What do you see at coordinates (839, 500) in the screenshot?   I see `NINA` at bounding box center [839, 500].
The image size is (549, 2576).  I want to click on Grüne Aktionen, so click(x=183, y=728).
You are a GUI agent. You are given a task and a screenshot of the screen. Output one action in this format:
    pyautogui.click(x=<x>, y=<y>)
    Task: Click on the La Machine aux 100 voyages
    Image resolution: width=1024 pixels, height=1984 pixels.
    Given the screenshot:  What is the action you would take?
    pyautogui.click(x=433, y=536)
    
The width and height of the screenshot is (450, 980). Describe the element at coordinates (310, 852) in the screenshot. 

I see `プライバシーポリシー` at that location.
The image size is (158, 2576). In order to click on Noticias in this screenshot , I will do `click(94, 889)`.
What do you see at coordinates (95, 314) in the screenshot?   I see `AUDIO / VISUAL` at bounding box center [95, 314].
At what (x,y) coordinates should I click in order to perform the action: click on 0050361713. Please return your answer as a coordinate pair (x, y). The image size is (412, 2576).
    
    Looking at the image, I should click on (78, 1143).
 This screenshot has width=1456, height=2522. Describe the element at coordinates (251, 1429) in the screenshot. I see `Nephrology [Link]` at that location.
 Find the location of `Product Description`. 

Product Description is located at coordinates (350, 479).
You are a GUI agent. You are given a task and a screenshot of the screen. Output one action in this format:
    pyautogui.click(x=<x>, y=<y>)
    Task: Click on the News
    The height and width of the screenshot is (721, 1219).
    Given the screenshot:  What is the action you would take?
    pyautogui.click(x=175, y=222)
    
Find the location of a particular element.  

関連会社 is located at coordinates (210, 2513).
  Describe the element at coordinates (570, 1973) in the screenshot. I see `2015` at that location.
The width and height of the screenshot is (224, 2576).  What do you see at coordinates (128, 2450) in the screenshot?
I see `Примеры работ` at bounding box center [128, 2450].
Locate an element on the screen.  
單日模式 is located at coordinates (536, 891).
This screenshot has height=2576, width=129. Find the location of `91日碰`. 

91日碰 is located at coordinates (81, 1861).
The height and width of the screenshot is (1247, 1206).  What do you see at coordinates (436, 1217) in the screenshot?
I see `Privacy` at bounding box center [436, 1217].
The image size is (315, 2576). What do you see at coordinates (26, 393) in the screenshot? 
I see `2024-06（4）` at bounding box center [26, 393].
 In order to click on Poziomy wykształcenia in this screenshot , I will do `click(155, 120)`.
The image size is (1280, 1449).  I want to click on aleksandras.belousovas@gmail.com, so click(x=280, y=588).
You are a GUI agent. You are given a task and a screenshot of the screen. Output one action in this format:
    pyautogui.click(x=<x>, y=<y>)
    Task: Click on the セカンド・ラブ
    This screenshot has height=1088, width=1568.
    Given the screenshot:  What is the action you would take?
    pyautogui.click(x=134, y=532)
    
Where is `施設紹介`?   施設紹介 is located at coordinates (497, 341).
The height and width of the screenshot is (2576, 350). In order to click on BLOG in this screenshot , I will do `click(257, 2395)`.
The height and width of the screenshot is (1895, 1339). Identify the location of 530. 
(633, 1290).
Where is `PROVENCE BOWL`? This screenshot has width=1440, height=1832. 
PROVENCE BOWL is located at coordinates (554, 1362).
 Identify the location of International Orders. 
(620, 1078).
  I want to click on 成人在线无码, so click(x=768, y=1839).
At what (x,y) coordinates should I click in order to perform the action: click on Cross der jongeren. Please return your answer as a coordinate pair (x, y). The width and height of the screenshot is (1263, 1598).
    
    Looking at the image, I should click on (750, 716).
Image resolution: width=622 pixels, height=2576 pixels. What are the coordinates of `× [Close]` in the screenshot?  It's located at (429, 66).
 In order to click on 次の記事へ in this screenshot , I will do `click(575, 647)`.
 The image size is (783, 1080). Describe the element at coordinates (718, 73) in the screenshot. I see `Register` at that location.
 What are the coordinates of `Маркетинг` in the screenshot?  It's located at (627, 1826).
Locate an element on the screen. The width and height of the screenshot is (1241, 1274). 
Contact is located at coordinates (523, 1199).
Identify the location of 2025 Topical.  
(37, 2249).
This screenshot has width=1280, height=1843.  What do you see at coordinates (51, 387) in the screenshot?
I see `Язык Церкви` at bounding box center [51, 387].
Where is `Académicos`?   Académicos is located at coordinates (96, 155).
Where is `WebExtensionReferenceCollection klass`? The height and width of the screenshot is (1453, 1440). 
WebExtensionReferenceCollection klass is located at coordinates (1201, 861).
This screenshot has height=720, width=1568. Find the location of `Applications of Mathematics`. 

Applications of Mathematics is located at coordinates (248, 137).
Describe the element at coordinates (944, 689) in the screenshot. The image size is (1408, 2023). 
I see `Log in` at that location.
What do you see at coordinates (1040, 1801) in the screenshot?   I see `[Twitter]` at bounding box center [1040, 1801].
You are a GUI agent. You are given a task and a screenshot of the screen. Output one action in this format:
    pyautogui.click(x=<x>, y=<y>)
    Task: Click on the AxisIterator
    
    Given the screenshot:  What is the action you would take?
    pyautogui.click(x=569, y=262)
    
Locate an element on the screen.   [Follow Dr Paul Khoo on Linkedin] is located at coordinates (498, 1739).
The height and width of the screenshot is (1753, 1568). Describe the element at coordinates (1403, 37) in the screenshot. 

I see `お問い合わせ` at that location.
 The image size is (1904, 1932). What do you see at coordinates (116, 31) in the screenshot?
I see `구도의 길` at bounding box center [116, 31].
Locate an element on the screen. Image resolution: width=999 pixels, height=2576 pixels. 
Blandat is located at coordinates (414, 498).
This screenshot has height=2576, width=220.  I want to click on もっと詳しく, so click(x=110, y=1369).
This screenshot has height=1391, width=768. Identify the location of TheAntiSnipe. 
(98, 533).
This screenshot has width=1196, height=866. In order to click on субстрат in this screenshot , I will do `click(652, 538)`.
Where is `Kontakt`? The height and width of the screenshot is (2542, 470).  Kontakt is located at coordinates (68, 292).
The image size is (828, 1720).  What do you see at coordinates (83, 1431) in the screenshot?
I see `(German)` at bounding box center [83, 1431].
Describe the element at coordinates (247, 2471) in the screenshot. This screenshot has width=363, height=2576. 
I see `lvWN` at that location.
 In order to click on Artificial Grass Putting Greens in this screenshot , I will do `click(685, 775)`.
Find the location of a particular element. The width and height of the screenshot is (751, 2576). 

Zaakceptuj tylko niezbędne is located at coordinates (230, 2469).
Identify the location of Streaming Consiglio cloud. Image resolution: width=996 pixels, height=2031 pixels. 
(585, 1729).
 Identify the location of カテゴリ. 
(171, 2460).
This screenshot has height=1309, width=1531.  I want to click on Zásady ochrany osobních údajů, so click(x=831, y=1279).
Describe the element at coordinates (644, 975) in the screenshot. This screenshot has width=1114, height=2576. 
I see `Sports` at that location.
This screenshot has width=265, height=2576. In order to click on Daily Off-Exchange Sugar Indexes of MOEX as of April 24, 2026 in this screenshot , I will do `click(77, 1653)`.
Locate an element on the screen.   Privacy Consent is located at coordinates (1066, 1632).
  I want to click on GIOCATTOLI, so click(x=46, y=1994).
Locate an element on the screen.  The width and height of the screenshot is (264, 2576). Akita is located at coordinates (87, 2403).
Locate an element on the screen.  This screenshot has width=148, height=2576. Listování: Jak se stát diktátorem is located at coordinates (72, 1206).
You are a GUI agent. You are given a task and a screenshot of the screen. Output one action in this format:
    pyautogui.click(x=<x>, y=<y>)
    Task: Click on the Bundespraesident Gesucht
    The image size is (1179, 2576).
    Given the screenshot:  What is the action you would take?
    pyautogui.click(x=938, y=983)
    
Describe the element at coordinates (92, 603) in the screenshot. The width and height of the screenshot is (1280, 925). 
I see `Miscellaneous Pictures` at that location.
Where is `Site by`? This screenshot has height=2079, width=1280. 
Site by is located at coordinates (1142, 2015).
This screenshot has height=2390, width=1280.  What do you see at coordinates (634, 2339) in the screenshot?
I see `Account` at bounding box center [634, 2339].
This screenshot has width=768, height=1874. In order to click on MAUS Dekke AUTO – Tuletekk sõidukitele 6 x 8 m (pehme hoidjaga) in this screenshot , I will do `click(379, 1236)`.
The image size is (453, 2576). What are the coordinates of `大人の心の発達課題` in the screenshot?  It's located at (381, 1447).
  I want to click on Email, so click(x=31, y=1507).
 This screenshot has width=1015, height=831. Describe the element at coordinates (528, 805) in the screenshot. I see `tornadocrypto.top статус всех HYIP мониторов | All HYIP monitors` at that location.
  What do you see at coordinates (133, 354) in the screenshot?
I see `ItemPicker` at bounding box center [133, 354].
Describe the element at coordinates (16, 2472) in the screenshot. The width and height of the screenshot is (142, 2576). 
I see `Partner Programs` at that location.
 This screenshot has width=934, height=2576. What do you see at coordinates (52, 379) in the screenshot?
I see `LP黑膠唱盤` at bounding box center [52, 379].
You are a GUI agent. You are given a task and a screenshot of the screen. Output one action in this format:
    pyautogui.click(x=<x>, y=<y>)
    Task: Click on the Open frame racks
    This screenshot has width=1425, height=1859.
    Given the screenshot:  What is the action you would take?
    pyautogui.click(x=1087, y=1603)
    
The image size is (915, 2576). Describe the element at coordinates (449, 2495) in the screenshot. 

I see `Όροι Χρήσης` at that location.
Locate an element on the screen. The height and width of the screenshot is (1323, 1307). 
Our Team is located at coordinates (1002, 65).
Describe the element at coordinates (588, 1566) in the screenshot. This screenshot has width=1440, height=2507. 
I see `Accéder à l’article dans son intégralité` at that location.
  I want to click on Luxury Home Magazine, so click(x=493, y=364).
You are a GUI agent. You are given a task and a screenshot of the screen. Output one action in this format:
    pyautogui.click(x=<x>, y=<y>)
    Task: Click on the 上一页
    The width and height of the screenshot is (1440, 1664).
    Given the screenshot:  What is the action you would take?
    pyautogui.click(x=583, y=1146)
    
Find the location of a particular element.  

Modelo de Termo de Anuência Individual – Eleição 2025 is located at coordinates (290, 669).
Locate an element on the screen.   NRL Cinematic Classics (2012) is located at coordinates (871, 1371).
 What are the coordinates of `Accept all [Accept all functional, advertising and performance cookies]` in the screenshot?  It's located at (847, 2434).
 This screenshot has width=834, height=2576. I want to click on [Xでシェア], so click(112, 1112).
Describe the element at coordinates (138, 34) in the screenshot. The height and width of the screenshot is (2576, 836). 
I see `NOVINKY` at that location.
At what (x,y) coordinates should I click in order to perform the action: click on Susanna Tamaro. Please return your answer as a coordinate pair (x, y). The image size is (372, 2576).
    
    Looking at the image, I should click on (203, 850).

........

• The problem
Please return only the lines above, starting at the line that has "This screenshot has width=265, height=2576." and ending at the line that has "This screenshot has width=768, height=1874.", keeping both and leaving each one unchanged.

• Answer space
This screenshot has width=265, height=2576. In order to click on Daily Off-Exchange Sugar Indexes of MOEX as of April 24, 2026 in this screenshot , I will do `click(77, 1653)`.
Locate an element on the screen.   Privacy Consent is located at coordinates (1066, 1632).
  I want to click on GIOCATTOLI, so click(x=46, y=1994).
Locate an element on the screen.  The width and height of the screenshot is (264, 2576). Akita is located at coordinates (87, 2403).
Locate an element on the screen.  This screenshot has width=148, height=2576. Listování: Jak se stát diktátorem is located at coordinates (72, 1206).
You are a GUI agent. You are given a task and a screenshot of the screen. Output one action in this format:
    pyautogui.click(x=<x>, y=<y>)
    Task: Click on the Bundespraesident Gesucht
    The image size is (1179, 2576).
    Given the screenshot:  What is the action you would take?
    pyautogui.click(x=938, y=983)
    
Describe the element at coordinates (92, 603) in the screenshot. The width and height of the screenshot is (1280, 925). 
I see `Miscellaneous Pictures` at that location.
Where is `Site by`? This screenshot has height=2079, width=1280. 
Site by is located at coordinates (1142, 2015).
This screenshot has height=2390, width=1280.  What do you see at coordinates (634, 2339) in the screenshot?
I see `Account` at bounding box center [634, 2339].
This screenshot has width=768, height=1874. In order to click on MAUS Dekke AUTO – Tuletekk sõidukitele 6 x 8 m (pehme hoidjaga) in this screenshot , I will do `click(379, 1236)`.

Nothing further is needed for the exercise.